Many of us are people-pleasers. We want everyone around us to be happy no matter what, and because of that, we agree to doing things that might stretch us thin just because we are so afraid of saying “no.” The situation is made worse when the favors are requested by those close to us, because the last thing we want to do is let them down. The people-pleaser trait within us often causes us to move around our schedules, undergo undue stress and sacrifice our time just to avoid the worry of upsetting others.
VALLEY wants you to realize that there is nothing wrong with saying no, even to your closest friends. In order to maintain your sanity, you have to prioritize yourself and your time. That doesn’t mean you can’t ever do favors for others, but only do them when you won’t be sacrificing your time and mental health in the process.

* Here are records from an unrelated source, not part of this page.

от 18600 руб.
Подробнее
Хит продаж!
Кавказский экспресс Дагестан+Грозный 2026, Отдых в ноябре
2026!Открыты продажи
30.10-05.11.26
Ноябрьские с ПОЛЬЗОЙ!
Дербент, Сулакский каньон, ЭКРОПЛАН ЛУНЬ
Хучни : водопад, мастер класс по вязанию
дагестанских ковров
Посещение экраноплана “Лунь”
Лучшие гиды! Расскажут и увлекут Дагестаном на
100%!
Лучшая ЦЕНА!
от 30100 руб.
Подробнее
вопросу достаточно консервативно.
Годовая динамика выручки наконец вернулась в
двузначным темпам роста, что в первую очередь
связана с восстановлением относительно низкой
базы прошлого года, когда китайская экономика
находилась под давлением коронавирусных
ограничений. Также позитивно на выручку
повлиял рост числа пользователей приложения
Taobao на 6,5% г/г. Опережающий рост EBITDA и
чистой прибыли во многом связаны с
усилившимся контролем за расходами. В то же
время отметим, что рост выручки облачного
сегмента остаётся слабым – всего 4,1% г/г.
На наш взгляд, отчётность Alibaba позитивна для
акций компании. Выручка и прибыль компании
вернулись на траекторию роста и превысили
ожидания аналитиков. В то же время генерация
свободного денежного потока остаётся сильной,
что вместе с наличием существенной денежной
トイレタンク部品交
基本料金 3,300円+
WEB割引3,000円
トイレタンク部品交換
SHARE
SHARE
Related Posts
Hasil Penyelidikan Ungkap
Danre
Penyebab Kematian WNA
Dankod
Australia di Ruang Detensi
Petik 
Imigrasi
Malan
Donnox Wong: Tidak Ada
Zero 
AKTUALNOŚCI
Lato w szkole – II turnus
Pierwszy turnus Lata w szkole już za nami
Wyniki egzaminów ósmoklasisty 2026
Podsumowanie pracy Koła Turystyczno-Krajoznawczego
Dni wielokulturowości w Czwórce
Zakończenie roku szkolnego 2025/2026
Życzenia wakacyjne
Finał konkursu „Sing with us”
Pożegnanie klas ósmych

Suggest an Alternative Person or Solution
Say you have a specific skill, such as graphic design or video editing or being fantastic at computer science. If someone comes to you and asks for your help knowing that you have this specific skill, you can always suggest someone else with a similar skill set who can help. It’s likely that you know people who can do the same things that you can because you are in the same field, but that doesn’t mean that your friend asking for the favor has an unlimited supply of people they can go to for help with this specific thing. Suggesting an alternative person or solution is helpful in itself, and it saves you a lot of time that you may not have.
Explain Your Situation
Chances are, if you explain your situation to the person who asked you to do a favor, they won’t be upset in the slightest that you are not able to help them out. A lot of people pleasers are worried what others will think if they are not available to complete a task. But the truth of the situation is that the person asking the favor likely would not have asked in the first place if they knew how pressing it would be to you. Communication is key in all situations, and if you are really close with someone, they will understand why you can’t always do what they ask from you.
No Means No
You have to look out for yourself first and not worry about people you don’t think will take no for an answer. You don’t owe your time and your effort to everyone, and if you simply have to say no with no explanation, there is nothing wrong with that. We live in a society in which the lines are sometimes blurred between yes and no when they shouldn’t be, and we all need to start accepting “no” as a full sentence and a final answer. You are entitled to however many “no”s you need, and don’t ever forget that.